9. Vegetative propagation takes place by some special structures, like gemmae, tubers, protonema, cladia, innovation, etc.
10. Sexual reproduction is only of oogamous type. They produce large, multicellular sex organs for reproduction. Bryophytes are unisexual, either homothallic (monoecious) or heterothallic (dioecious).
11. The male sex organs, called antheridia, are stalked, globose or ovoid with one celled thick jacket surrounding androgonial mother cells.
12. The female sex organs, called archegonia, are vase-shaped or flask-shaped structure having the basal swollen venter containing a ventral canal cell and an egg, and the upper elongated neck containing neck canal cells. Both the venter and neck are surrounded by the sterile jacket.
13. The sperms are motile and biflagellate having two whiplash flagellae.
14. Bryophytes require water for sperm dispersal and subsequent fertilisation.
15. The sperms move short distances in the water film and ultimately reach the open necks of the archegonia. The slimy mucilage secretions in the archegonial neck help to pull the sperm downward to the egg.

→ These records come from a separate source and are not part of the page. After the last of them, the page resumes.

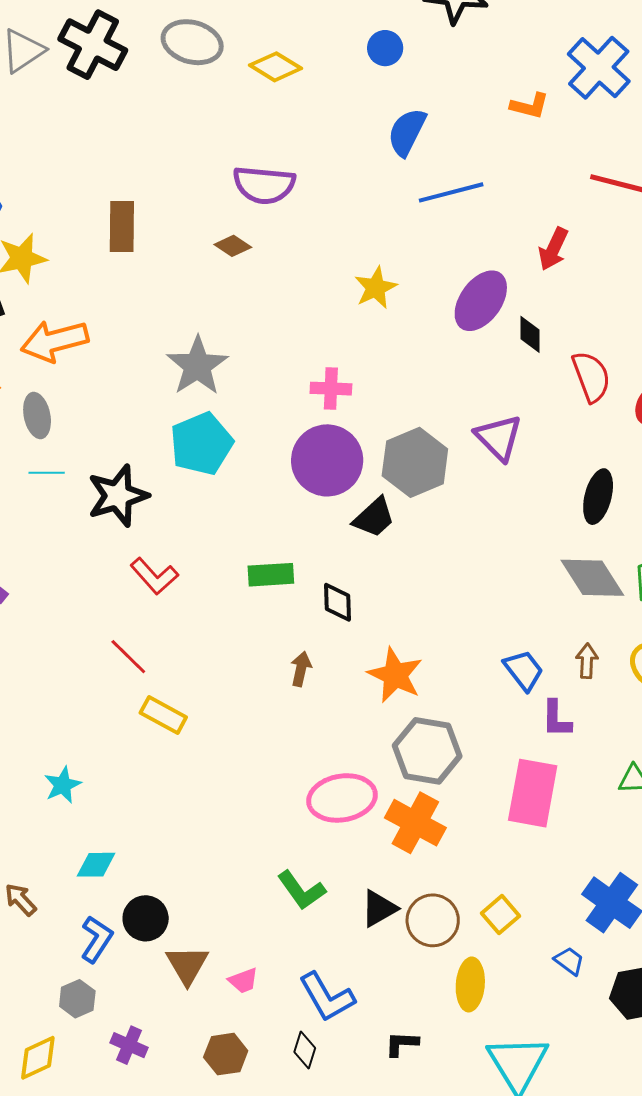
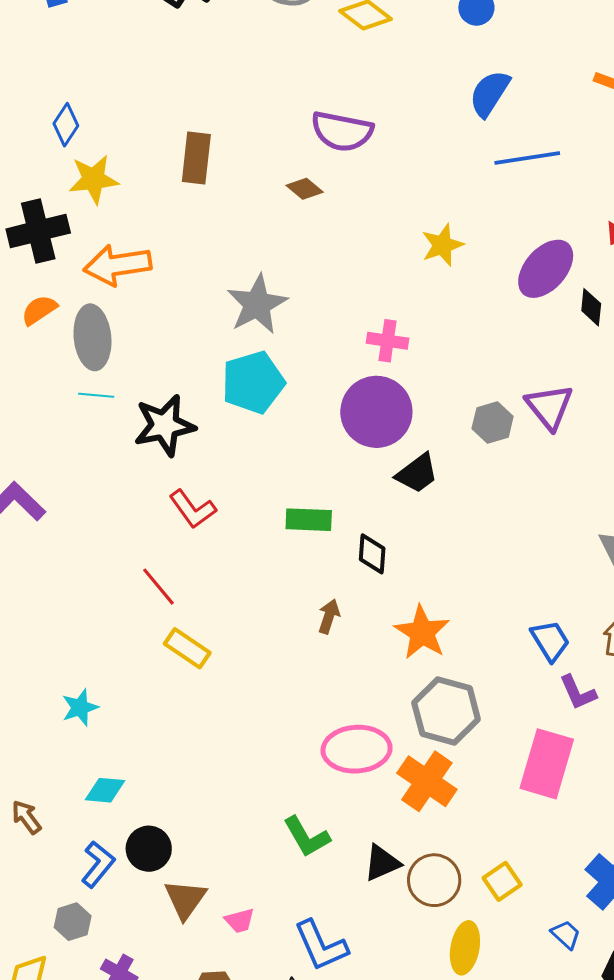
gray ellipse: (37, 416) -> (92, 337), size x1.4
gray hexagon: (415, 462) -> (493, 422), moved, size x0.6
purple L-shape: (556, 719) -> (578, 692), turned -30

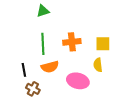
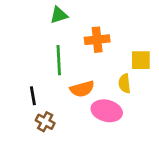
orange cross: (72, 42) -> (97, 40), moved
yellow semicircle: (98, 65) -> (124, 83), moved
orange semicircle: (50, 67) -> (82, 89), moved

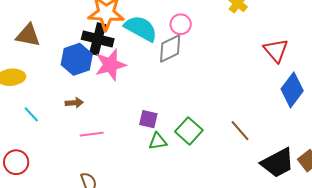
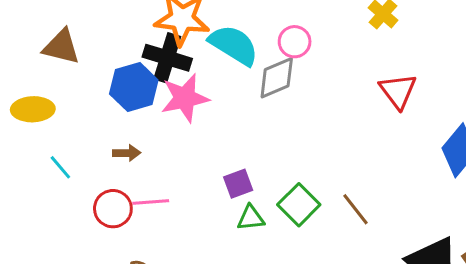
red triangle: (276, 50) -> (398, 91), moved
purple square: (148, 119) -> (238, 184), turned -36
brown line: (240, 131) -> (355, 209), moved
red circle: (16, 162) -> (113, 209), moved

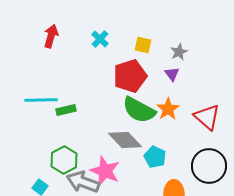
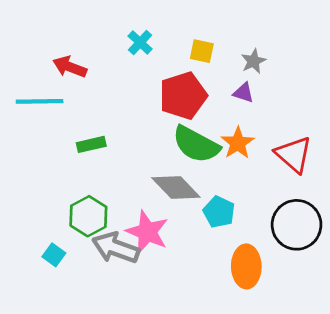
red arrow: (51, 36) -> (70, 67), moved, turned -85
purple triangle: (172, 74) -> (243, 93), turned -35
cyan line: (41, 100) -> (40, 101), moved

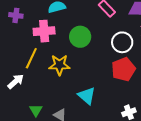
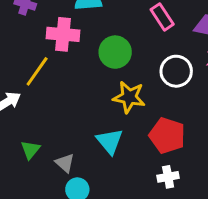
yellow star: (59, 65) -> (129, 97), moved
red pentagon: (123, 69) -> (167, 135), moved, turned 30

16. The zygote does not pass any resting phase. Embryonic growth of the sporophyte begins within the venter of the archegonium soon after fertilisation.
17. The embryo follows exoscopic mode of development. In this development, the zygote first divides transversely to form an outer epibasal cell and an inner hypobasal cell and the embryo develops from the epibasal cell. Thus, the shoot forming apical cell is directed outwards, i.e. towards the neck of the archegonium.
18. The sporophyte consists of only bulbous foot, with or without an unbranched seta and a single terminal sporangium Sometimes the sporophyte is represented only by a capsule (Riccia). The capsule has a protective covering called calyptra which is a part of gametophyte.
As the sporophyte of bryophytes is monosporangiate (containing a single sporangium), they are called sporogonium.
19. Bryophytes are homosporous — isospores (spores are identical morphologically and physiologically) are produced from the sporogenous cells of the capsule.
20. The spore after germination either produces a filamentous germ tube that gives rise to a young gametophyte (Riccia, Marchantia) or produces a protonema which bears leafy buds that will ultimately form the adult gametophytic shoot.
Vegetative Reproduction in Bryophytes:
The most common method of multiplication in bryophytes is vegetative reproduction. This mode of reproduction does not involve meiotic division and fusion of gametes. This is fundamentally a process of division and/or detachment of some parts of the plant body that subsequently develops into a complete plant.
In most of the dioecious species, sexual reproduction is almost inhibited and the propagation of the species is obviously taking place by vegetative means.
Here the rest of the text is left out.